C’est dire l’importance qu’EH Bildu accorde au scrutin de 2024. S’ouvrira alors un débat majeur portant sur le modèle territorial de l’État espagnol dont la crise s’est aggravée avec l’affaire catalane, dans un contexte inédit, celui de la dépendance du gouvernement central à l’égard des nations périphériques. Une opportunité historique est à saisir, il conviendra de ne pas la rater.

Candidat du PSOE

Le socialiste Eneko Andueza (44 ans) a annoncé le 3 décembre sa candidature au poste de Lehendakari. Seuls, deux de ses prédécesseurs sont parvenus à ce poste : Ramón Rubial, président du conseil général basque pré-autonomique en 1977, et Patxi Lopez élu trois ans en 2009, grâce à l’interdiction des souverainistes et à un soutien contre nature du PP. Aux élections de juillet, le PSOE a progressé dans la Communauté autonome et Andueza clame à qui veut l’entendre qu’il est hors de question que son parti construise une « majorité de progrès » avec EH Bildu pour gouverner le pays. La signature d’un accord le 13 décembre entre EH Bildu, PSOE, Gero bai et Zurekin, dans le but de donner aux souverainistes basques le poste de maire de la capitale navarraise, constitue pour le candidat socialiste un désavoeu cinglant.

Sondages

Le dernier a été réalisé par le cabinet de prospection sociologique du gouvernement basque entre le 21 et le 24 novembre, donc antérieur au grand chambardement en cours. Comme prévu depuis les élections législatives de juillet, l’écart entre le PNV et EH Bildu se rétrécirait. Le premier perd deux députés (29) et le second en gagne quatre pour un total de 25. En 2020, un écart de 10 sièges les séparait, il se réduirait aujourd’hui à quatre. Les socialistes obtiennent 11 sièges, soit un de plus qu’hier. Le PP en l’absence de Ciudadanos progresserait de deux élus et totalise sept sièges. Vox qui avait un seul député disparaît. Le perdant de ces élections sera Elkarrekin Podemos qui, avec seulement trois élus, voit sa représentation diminuer de moitié. Son érosion est assez généralisée dans toute la Péninsule, sa scission-restructuration avec l’émergence de Sumar contribue à l’affaiblir et on ignore pour le moment sous quelle étiquette ce courant se présentera dans les trois provinces.

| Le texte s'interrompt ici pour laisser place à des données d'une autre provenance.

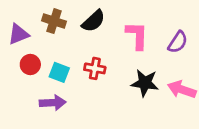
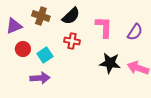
red cross: (95, 68) -> (72, 41), moved
cyan square: (59, 72) -> (45, 55), turned 35

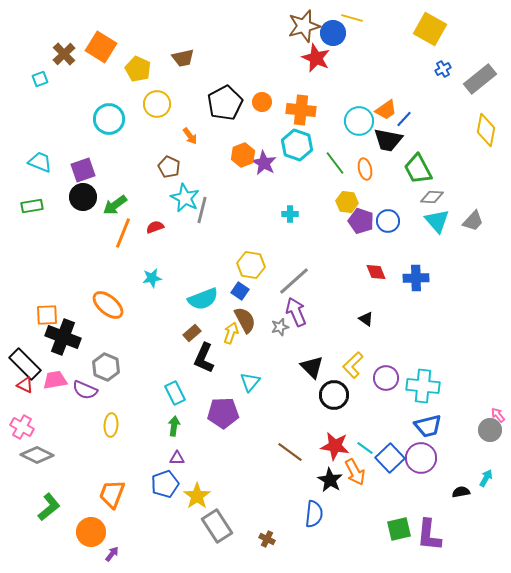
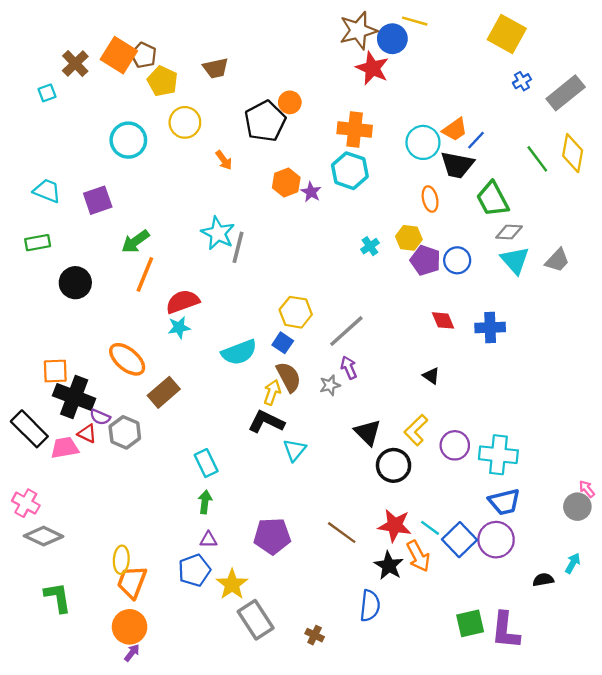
orange circle: (262, 102) -> (290, 102), moved
purple star: (264, 163) -> (311, 192), size x0.7
green line: (335, 163) -> (537, 159), moved
brown pentagon: (169, 167) -> (144, 55), moved
black circle: (83, 197) -> (75, 283), moved
cyan cross: (290, 214) -> (370, 246), moved, turned -35
red semicircle: (155, 227) -> (183, 302), moved, size x1.6
purple arrow: (296, 312) -> (349, 368), size x0.7
brown rectangle: (192, 333) -> (164, 392), moved, size x1.5
black L-shape: (204, 358) -> (266, 422), moved, turned 92
red triangle: (25, 385) -> (87, 434), moved
purple semicircle: (85, 390) -> (100, 417), moved, size x0.7
purple pentagon: (223, 413) -> (272, 536), moved
yellow ellipse: (111, 425) -> (121, 560), moved
green L-shape: (49, 507) -> (58, 597), turned -60
orange circle: (91, 532) -> (130, 627), moved

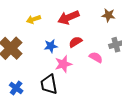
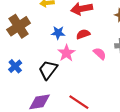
pink star: (63, 64) -> (66, 53), turned -30
black trapezoid: (49, 84) -> (48, 70), turned 35

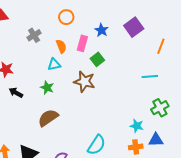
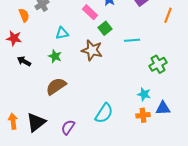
pink rectangle: (82, 43) -> (90, 12), turned -63
orange semicircle: (61, 46) -> (24, 15), moved
cyan line: (150, 77) -> (132, 40), moved
green cross: (160, 108) -> (158, 64), moved

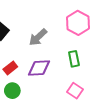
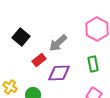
red rectangle: (10, 68) -> (39, 60), moved

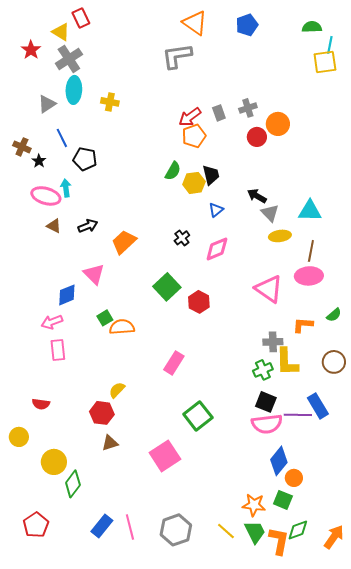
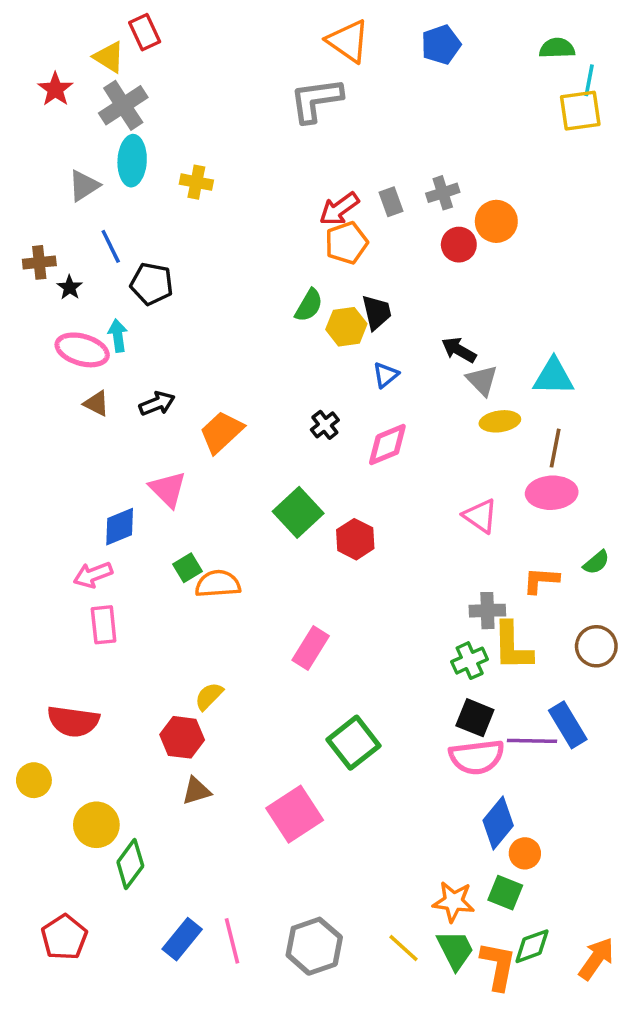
brown cross: (22, 147) -> (39, 262), turned -30
pink triangle: (269, 289) -> (480, 516), size x0.7
red semicircle: (41, 404) -> (73, 721), size x1.6

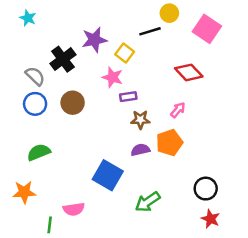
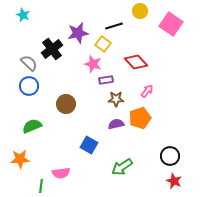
black line: (150, 31) -> (114, 26), moved
red diamond: (189, 72) -> (136, 62), moved
brown circle: (73, 103) -> (66, 104), moved
blue square: (108, 175) -> (89, 145), size x0.7

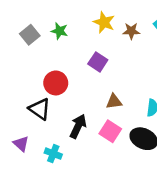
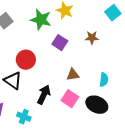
green star: (59, 31) -> (41, 20), moved, size x1.5
brown star: (131, 31) -> (92, 38), moved

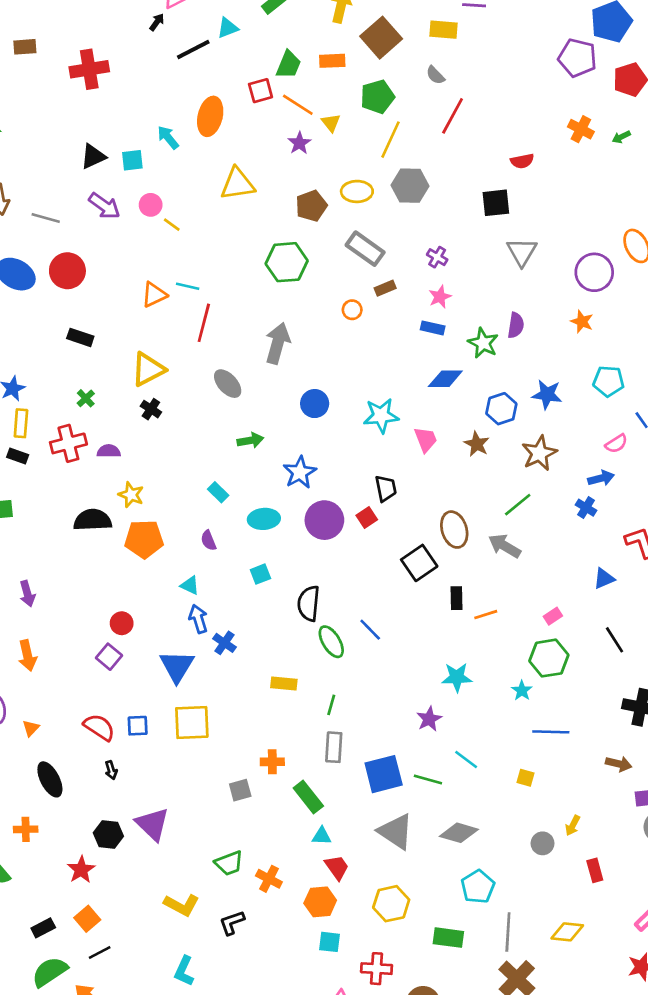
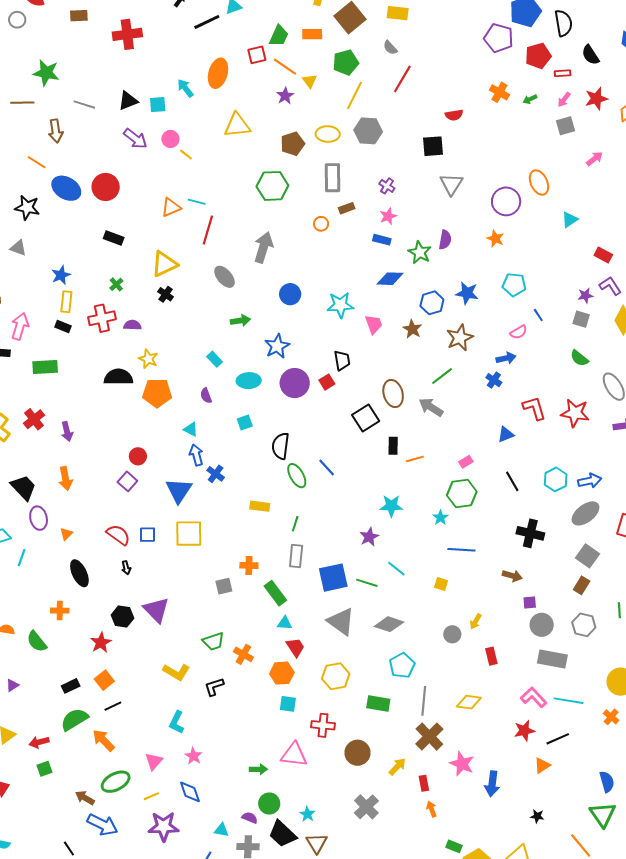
gray line: (46, 218) -> (84, 105), moved
gray rectangle: (365, 249) -> (333, 178), turned 52

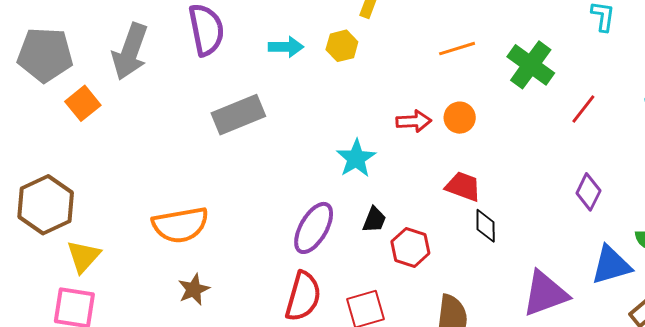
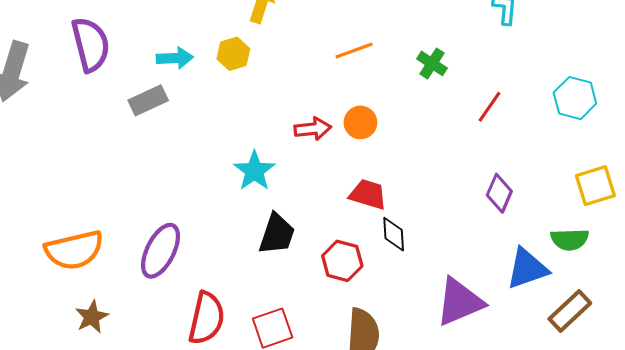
green cross: (531, 65) -> (432, 63), size x0.6
gray rectangle: (238, 115) -> (148, 100), moved, size x0.7
black trapezoid: (374, 220) -> (277, 234), size x1.5
purple ellipse: (314, 228) -> (161, 251), moved
red hexagon: (410, 247) -> (342, 261), moved

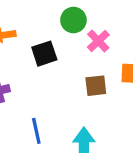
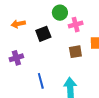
pink cross: (98, 41) -> (76, 25), turned 32

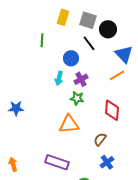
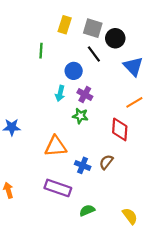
orange line: (117, 75) -> (134, 102), moved
purple cross: (81, 79) -> (85, 95), turned -32
orange triangle: (69, 124) -> (56, 146), moved
blue cross: (107, 162) -> (83, 165), moved, turned -32

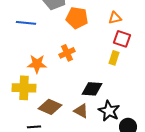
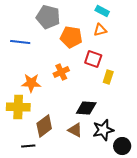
orange triangle: (115, 18) -> (100, 30), moved
red square: (122, 39) -> (93, 59), moved
brown diamond: (50, 107) -> (44, 126), turned -60
black star: (109, 111) -> (103, 130), turned 30

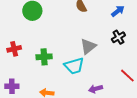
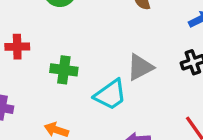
cyan trapezoid: (74, 66) -> (110, 95), turned -30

La grande question au regard des résultats de ce sondage est celle des alliances pos-électorales. L’addition PNV-PSOE qui dirige le pays totaliserait 40 sièges. La majorité absolue étant à 38, un petit mouvement de voix dans ce scrutin de listes à la proportionnelle risque d’avoir de lourdes conséquences. Les prochains sondages début 2024 sont attendus avec impatience, ils devraient indiquer les effets issus de l’émergence d’une nouvelle génération dans la vie politique basque.

(1) Arnaldo Otegi est toujours sous le coup d’une privation de ses droits civils et politiques qui doit être annulée ou prolongée par le Tribunal Constitutionnel, bien que la Cour européenne des droits de l’homme ait considéré que les tribunaux espagnols avaient manqué d’impartialité en la matière. Ce dossier appelé Bateragune pour lequel Arnaldo Otegi a subi six ans et demi de prison jusqu’en 2016 où sa candidature fut interdite, porte sur la tentative de reconstitution d’un parti souverainiste après l’interdiction de Batasuna et ses succédanés.